Der Brite Gary McKinnen soll an die USA ausgeliefert werden. Er hackte sich ins Pentagon, jetzt drohen ihm bis zu 60 Jahre Haft.

Gary McKinnon wird seitens der USA vorgeworfen, zwischen Februar 2001 und März 2003 von seinem Computer aus illegal in 97 amerikanische Netzwerke eingedrungen zu sein. Diese wurden unter anderem von der NASA, dem Pentagon der US Army, der Navy und der Air Force betrieben. Der heute 40-jährige McKinnon hatte auf seinen illegalen Cyberausflügen etliche Dateien des Marinestützpunktes Earle vernichtet. Dadurch stürzte das gesamte Netzwerk der Marinebasis kurzweilig ab.

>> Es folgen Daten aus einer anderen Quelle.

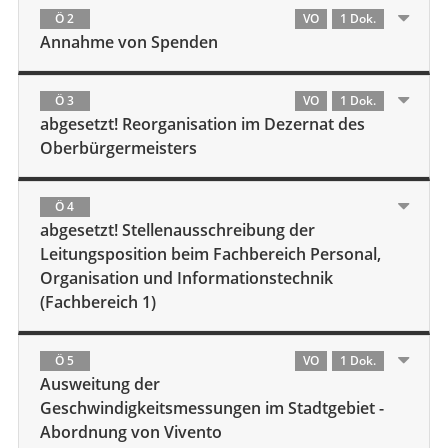
Ö 2
VO
1 Dok.
Annahme von Spenden
Ö 3
VO
1 Dok.
abgesetzt! Reorganisation im Dezernat des
Oberbürgermeisters
Ö 4
abgesetzt! Stellenausschreibung der
Leitungsposition beim Fachbereich Personal,
Organisation und Informationstechnik
(Fachbereich 1)
Ö 5
VO
1 Dok.
Ausweitung der
Geschwindigkeitsmessungen im Stadtgebiet -
Abordnung von Vivento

Auf US-Seite wird vom grössten Militärhack aller Zeiten gesprochen. Der Brite seinerseits beteuert, er sei lediglich aus Neugierde durch die militärischen Netzwerke gestreift, zum Beispiel au der Suche nach zurückgehaltenen Informationen über Ufos.

Der Londoner Bow Street Magistrates' Court hat nun entschieden, dass der Hacker an die USA ausgeliefert werden darf. Bei einer Verurteilung in den Staaten drohen McKinnon neben einer Busse in Millionenhöhe bis zu 60 Jahre Haft.

Britische Hacker gehen davon aus, dass die USA ein Exempel statuieren wollen, um politische Bedürfnisse zu befriedigen. Bevor es zur Auslieferung kommt, muss allerdings Innenminister John Reid dem Urteil zustimmen.